### What you will do
Among the records below, find the line that has "Job Opportunities (74, 1273)"; from there, give the lines again exactly, and stop after the line that has "Who We Are (57, 1015)".

### Extracted information
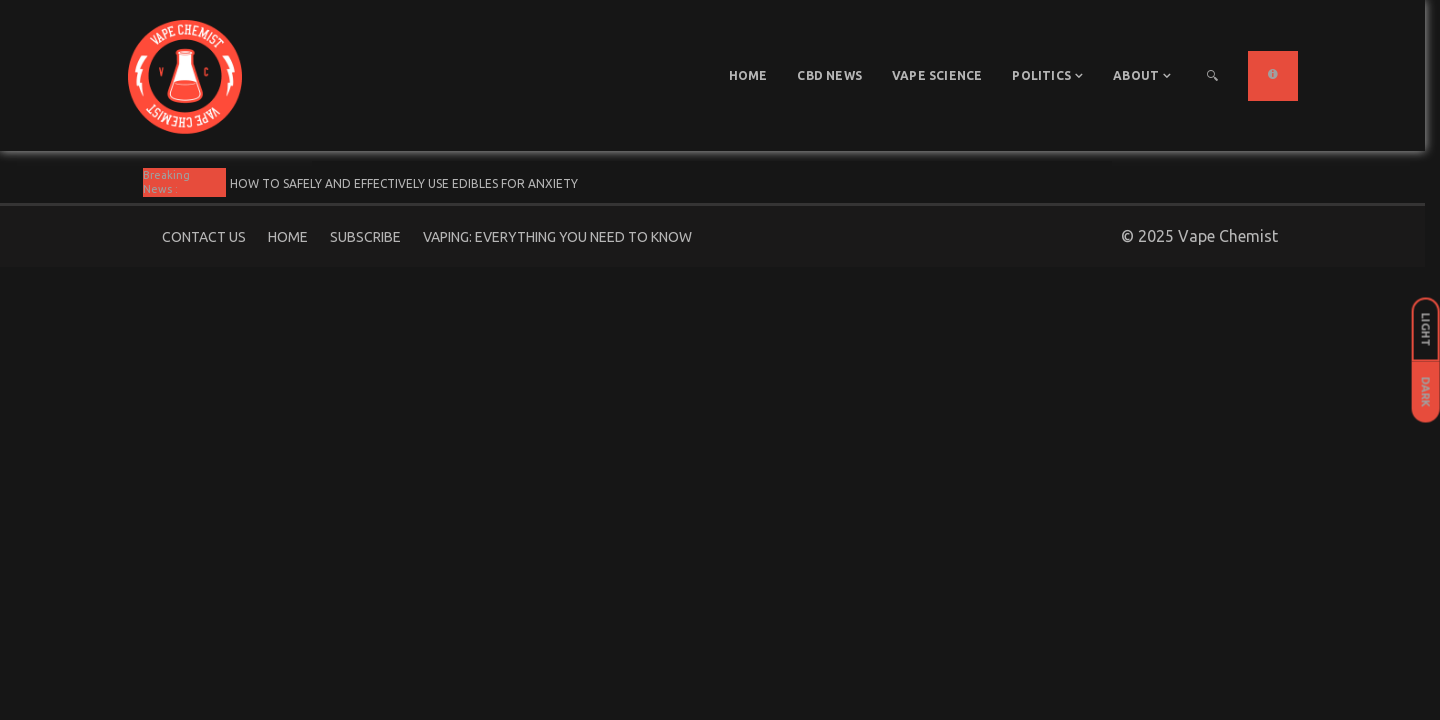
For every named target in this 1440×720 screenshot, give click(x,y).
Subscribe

--

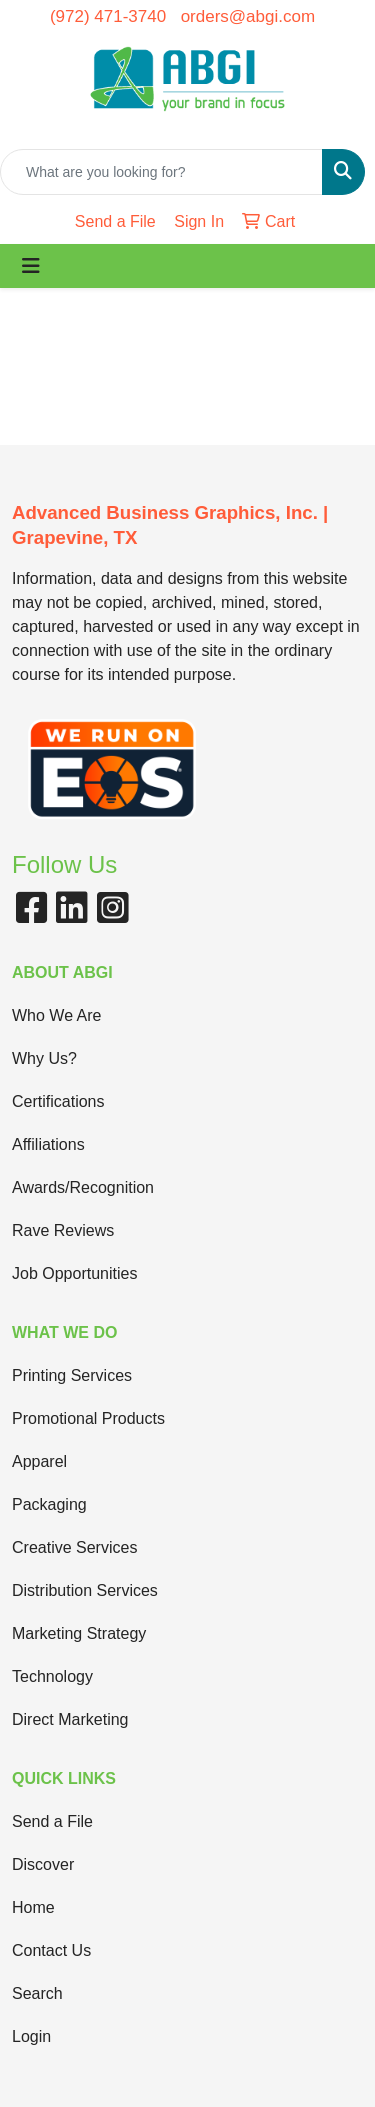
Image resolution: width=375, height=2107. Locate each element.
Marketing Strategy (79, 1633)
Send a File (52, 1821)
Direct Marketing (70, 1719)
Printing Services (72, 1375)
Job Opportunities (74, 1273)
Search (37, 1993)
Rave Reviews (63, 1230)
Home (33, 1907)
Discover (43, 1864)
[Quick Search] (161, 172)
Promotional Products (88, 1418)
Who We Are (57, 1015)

### Final answer
Job Opportunities (74, 1273)
Search (37, 1993)
Rave Reviews (63, 1230)
Home (33, 1907)
Discover (43, 1864)
[Quick Search] (161, 172)
Promotional Products (88, 1418)
Who We Are (57, 1015)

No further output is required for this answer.